Failure modes & self-monitoring
Bucket: technical/ml (Agent D) · Status: reviewed (Phase B: 3–5 fps per ADR-004) · Owner: Sophia Mann · Phase: I · Last updated: 2026-05-12
Context
Section titled “Context”The cycle-event detector (cycle-event-detection.md) is a probabilistic system attached to a deterministic-looking business surface (per-station cycle counts, per-shift efficiency %, Excel export matching INDICADORES ABRIL.xlsx). The danger is that the system silently lies: the dashboard shows numbers, Ronald trusts them, decisions get made on them, and nobody knows the underlying CV pipeline is mis-firing.
Phase I must include self-monitoring that fires before the numbers reach Ronald.
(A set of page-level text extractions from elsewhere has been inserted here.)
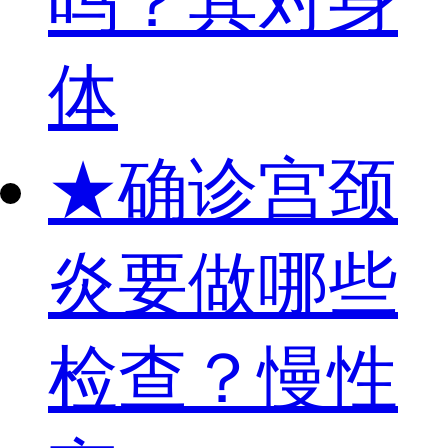
吗？其对身
体
★
确诊宫颈
炎要做哪些
检查？慢性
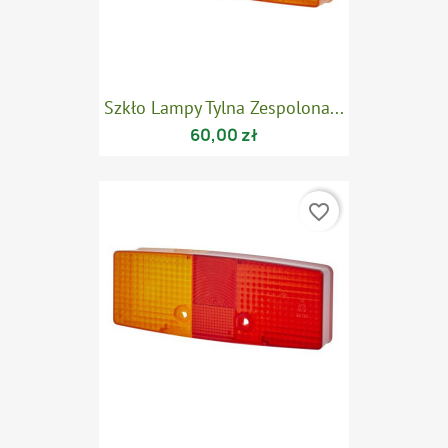
Szkło Lampy Tylna Zespolona...
60,00 zł
favorite_border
This doc catalogs the failure modes, the detection signal for each, and the alert routing.
The “fail loudly” principle is non-negotiable for the paper: silent failure of a Phase I deployment disqualifies the paper’s validation methodology, because you can’t claim agreement with the stopwatch over a window where the CV system was secretly broken.
- G1: Catalog every silent-failure mode we can think of with the detection signal for each.
- G2: Specify alert thresholds and routing — what surfaces to Ronald, what surfaces to Sophia, what gets auto-mitigated.
- G3: Define the kill-switch: at what aggregate metric does the system stop reporting numbers and ask for human intervention?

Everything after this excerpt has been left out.